De sa passion pour les westerns, Jean Dufaux a fini par faire un scénario auquel Ruben Pellejero amène sa touche. Cela donne «Loup de Pluie».

Ils l'avouent tous les deux. Ils sont passionnés de western depuis leur plus tendre enfance. Enfin réunis par Yves Schlirf, directeur éditorial de Dargaud, deux des monstres sacrés de la BD d'aujourd'hui, Jean Dufaux et Ruben Pellejero unissent leurs talents de scénariste et de dessinateur pour un diptyque «Loup de Pluie», dont le premier album vient de paraître.

Dans l'Amérique des années 1860, les affrontements entre Blancs et Indiens sont violents. Fils d'un magnat des chemins de fer, Bruce Mc Dell protège Loup de Pluie qui a tué, en état de légitime défense, Ingus Limb, un cow-boy mal luné et malfamé. Le clan Cody, qui rêve de se venger des Mc Dell, vient de trouver le prétexte pour se mettre en chasse.

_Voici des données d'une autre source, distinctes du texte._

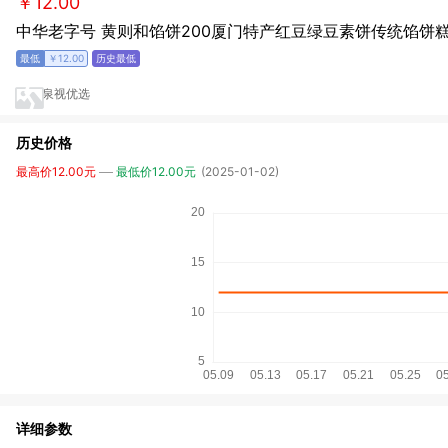
￥12.00
中华老字号 黄则和馅饼200厦门特产红豆绿豆素饼传统馅饼
￥12.00
泉视优选
历史价格
最高价12.00元
最低价12.00元
(2025-01-02)
详细参数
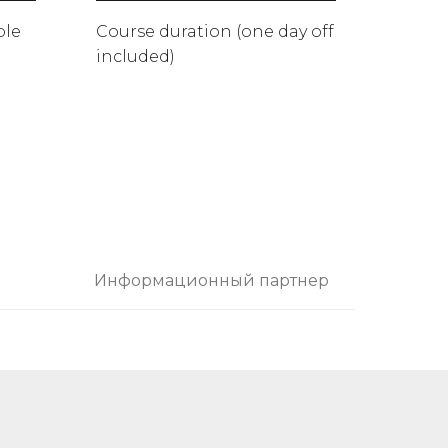
ple
Course duration (one day off
included)
Информационный партнер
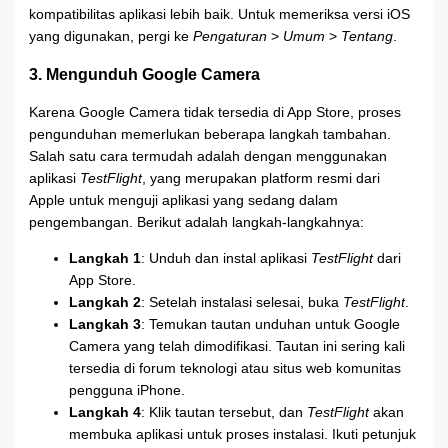
kompatibilitas aplikasi lebih baik. Untuk memeriksa versi iOS
yang digunakan, pergi ke
Pengaturan
>
Umum
>
Tentang
.
3. Mengunduh Google Camera
Karena Google Camera tidak tersedia di App Store, proses
pengunduhan memerlukan beberapa langkah tambahan.
Salah satu cara termudah adalah dengan menggunakan
aplikasi
TestFlight
, yang merupakan platform resmi dari
Apple untuk menguji aplikasi yang sedang dalam
pengembangan. Berikut adalah langkah-langkahnya:
Langkah 1
: Unduh dan instal aplikasi
TestFlight
dari
App Store.
Langkah 2
: Setelah instalasi selesai, buka
TestFlight
.
Langkah 3
: Temukan tautan unduhan untuk Google
Camera yang telah dimodifikasi. Tautan ini sering kali
tersedia di forum teknologi atau situs web komunitas
pengguna iPhone.
Langkah 4
: Klik tautan tersebut, dan
TestFlight
akan
membuka aplikasi untuk proses instalasi. Ikuti petunjuk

«Ce que j'aime chez Ruben, c'est sa mise en scène, son style, sa façon de respirer, de travailler. Il possède une sensibilité particulière pour la nature, les grands espaces, les Indiens. Sa perception des mouvements lents et rapides s'accorde parfaitement avec la rythmique de "Loup de Pluie"», dit Jean Dufaux.

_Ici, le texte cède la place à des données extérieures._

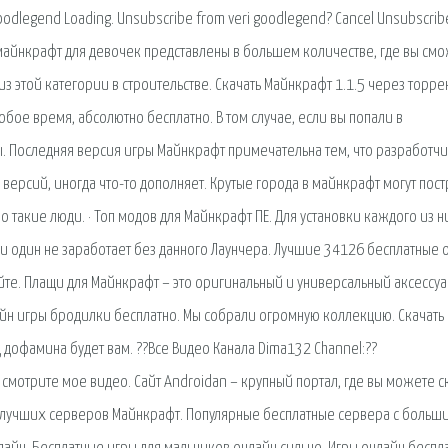
dlegend Loading. Unsubscribe from veri goodlegend? Cancel Unsubscrib
 майнкрафт для девочек представлены в большем количестве, где вы см
из этой категории в строительстве. Скачать Майнкрафт 1.1.5 через торре
ое время, абсолютно бесплатно. В том случае, если вы попали в
. Последняя версия игры Майнкрафт примечательна тем, что разработч
ерсий, иногда что-то дополняет. Крутые города в майнкрафт могут пост
 такие люди. · Топ модов для Майнкрафт ПЕ. Для установки каждого из н
 ни один не заработает без данного Лаунчера. Лучшие 34126 бесплатные 
айте. Плащи для Майнкрафт – это оригинальный и универсальный аксессуа
йн игры бродилки бесплатно. Мы собрали огромную коллекцию. Скачать
 дофамина будет вам. ??Все Видео Канала Dima132 Channel:??
 смотрите мое видео. Сайт Androidan – крупный портал, где вы можете с
 лучших серверов Майнкрафт. Популярные бесплатные сервера с больш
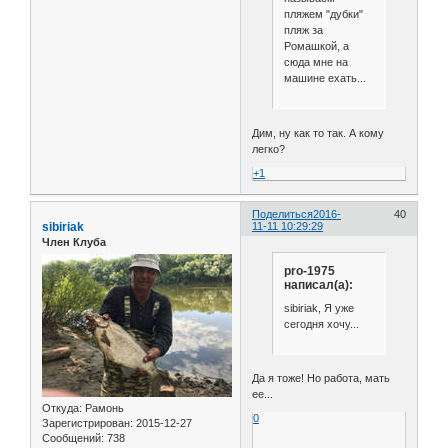
пляжем "дубки"
пляж за
Ромашкой, а
сюда мне на
машине ехать...
Дим, ну как то так. А кому
легко?
+1
Поделиться
2016-
40
sibiriak
11-11 10:29:29
Член Клуба
pro-1975
написал(а):
sibiriak, Я уже
сегодня хочу...
Да я тоже! Но работа, мать
ее...
Откуда:
Рамонь
0
Зарегистрирован
: 2015-12-27
Сообщений:
738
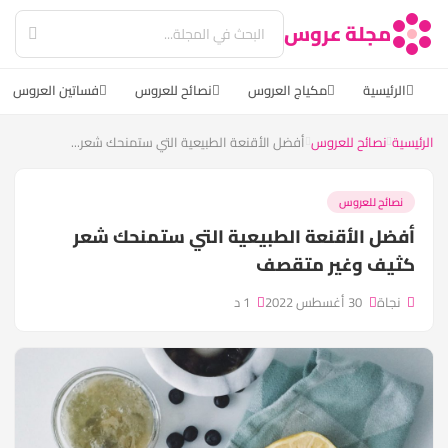
مجلة عروس
الرئيسية
مكياج العروس
نصائح للعروس
فساتين العروس
الرئيسية
نصائح للعروس
أفضل الأقنعة الطبيعية التي ستمنحك شعر...
نصائح للعروس
أفضل الأقنعة الطبيعية التي ستمنحك شعر
كثيف وغير متقصف
نجاة
30 أغسطس 2022
1 د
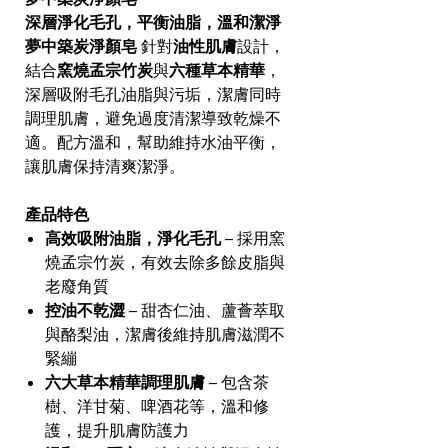
深層淨化毛孔，平衡油脂，溫和潔淨
夢中築炭淨顏皂
針對
油性肌膚
設計，
結合
窯燒孟宗竹炭
與
六種草本精華
，
深層吸附毛孔油脂與污垢，潔膚同時
調理肌膚，避免過度清潔導致乾燥不
適。配方溫和，幫助維持水油平衡，
讓肌膚保持清爽潔淨。
產品特色
高效吸附油脂，淨化毛孔
– 採用窯
燒孟宗竹炭，有效去除多餘皮脂與
老廢角質
控油不乾澀
– 甜杏仁油、蘆薈萃取
與酪梨油，潔膚後維持肌膚滋潤不
緊繃
六大草本精華調理肌膚
– 包含茶
樹、洋甘菊、啤酒花等，溫和修
護，提升肌膚防護力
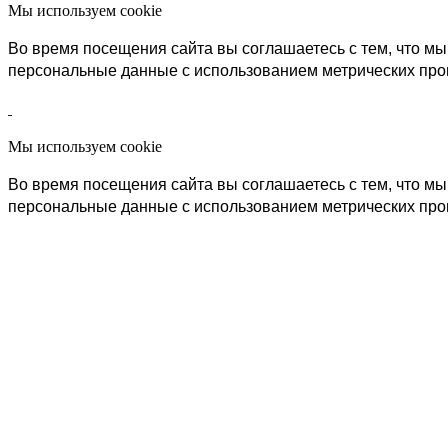
Мы используем cookie
Во время посещения сайта вы соглашаетесь с тем, что 
персональные данные с использованием метрических пр
Мы используем cookie
Во время посещения сайта вы соглашаетесь с тем, что 
персональные данные с использованием метрических пр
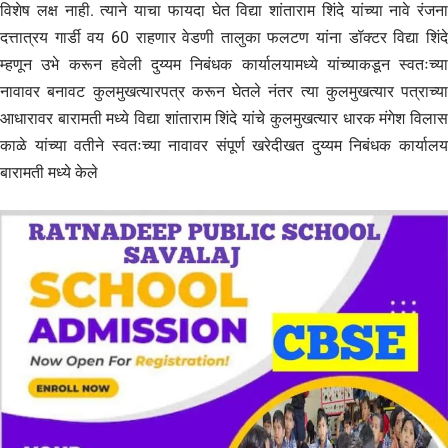
विशेष लक्ष नाही. त्याने याचा फायदा घेत विद्या शांताराम शिंदे यांच्या नावे रंजना
दत्तात्रय गार्डी वय 60 राहणार वेडणी तालुका फलटण यांना डॉक्टर विद्या शिंदे
म्हणून उभे करून हवेली दुय्यम निबंधक कार्यालयामध्ये यांच्याकडून स्वतःच्या
नावावर बनावट कुलमुखत्यारपत्र करून घेतले नंतर त्या कुलमुखत्यार पत्राच्या
आधारावर बारामती मध्ये विद्या शांताराम शिंदे यांचे कुलमुखत्यार धारक मंगेश विलास
काळे यांच्या वतीने स्वतःच्या नावावर संपूर्ण खरेदीखत दुय्यम निबंधक कार्यालय
बारामती मध्ये केले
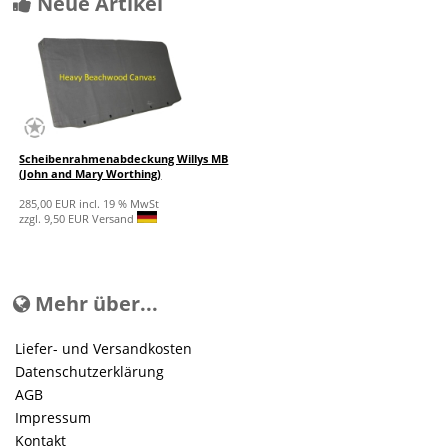
Neue Artikel
Scheibenrahmenabdeckung Willys MB
(John and Mary Worthing)
285,00 EUR incl. 19 % MwSt
zzgl. 9,50 EUR Versand
Mehr über...
Liefer- und Versandkosten
Datenschutzerklärung
AGB
Impressum
Kontakt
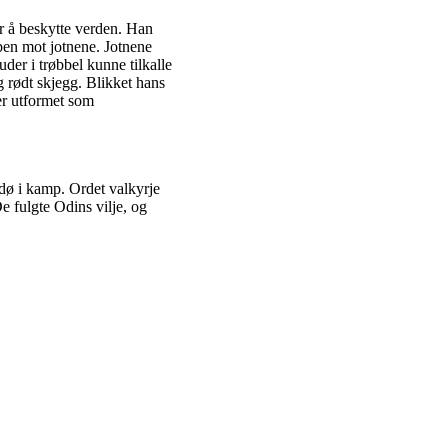
r å beskytte verden. Han
mpen mot jotnene. Jotnene
der i trøbbel kunne tilkalle
g rødt skjegg. Blikket hans
er utformet som
dø i kamp. Ordet valkyrje
e fulgte Odins vilje, og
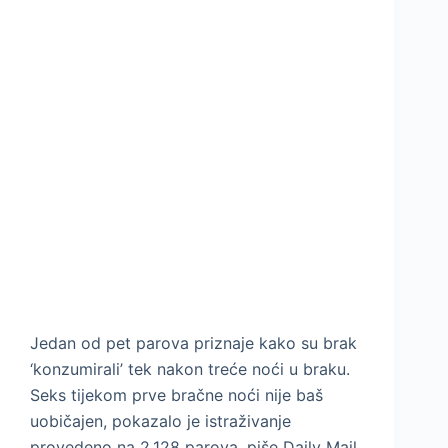
Jedan od pet parova priznaje kako su brak
‘konzumirali’ tek nakon treće noći u braku.
Seks tijekom prve bračne noći nije baš
uobičajen, pokazalo je istraživanje
provedeno na 2.128 parova, piše Daily Mail.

«Quand il m'a parlé de ce projet, Jean savait déjà ce qu'on allait faire ensemble. Mais il m'a laissé toute la liberté dont j'ai besoin pour me sentir heureux artistiquement et pour imposer ma vision graphique dans ce western», explique Ruben Pellejero.

Western inspiré, «Loup de Pluie», dont le second tome est prévu avant l'été 2013, permet à Dufaux et à Pellejero de revisiter le genre. «Le travail de l'un a inspiré l'autre et vice versa. Cette histoire est forte parce qu'elle est la combinaison de nos richesses, à Jean et à moi». Pour Ruben Pellejero et Jean Dufaux, l'important était d'offrir aux lecteurs des rebondissements, mais aussi et surtout des émotions.

«Au niveau des cadres, je me suis plus intéressé à la place de la lumière qu'à la lumière elle-même. L'important, c'était de créer des ambiances, pas de jouer avec chaque détail. Que le lecteur puisse ensuite s'approprier ces ambiances visuelles pour éprouver des sensations en avançant dans l'histoire avec les situations, les personnages et les décors», raconte Ruben Pellejero à qui il reste une quinzaine de pages du tome 2 à dessiner, avant deux à trois mois de colorisation.

Les couleurs de «Loup de Pluie» sont belles, âpres, particulières. Elles font penser à de vieilles photos jaunies. Elles ne disent pas tout. Comme cette histoire dont Jean Dufaux tisse la trame en orfèvre.

Cette première association Dufaux-Pellejero, autour d'un thème mythique, débouche sur un western original et magistral. Ne reste plus qu'à attendre une poignée de mois pour connaître la suite et la fin de «Loup de Pluie».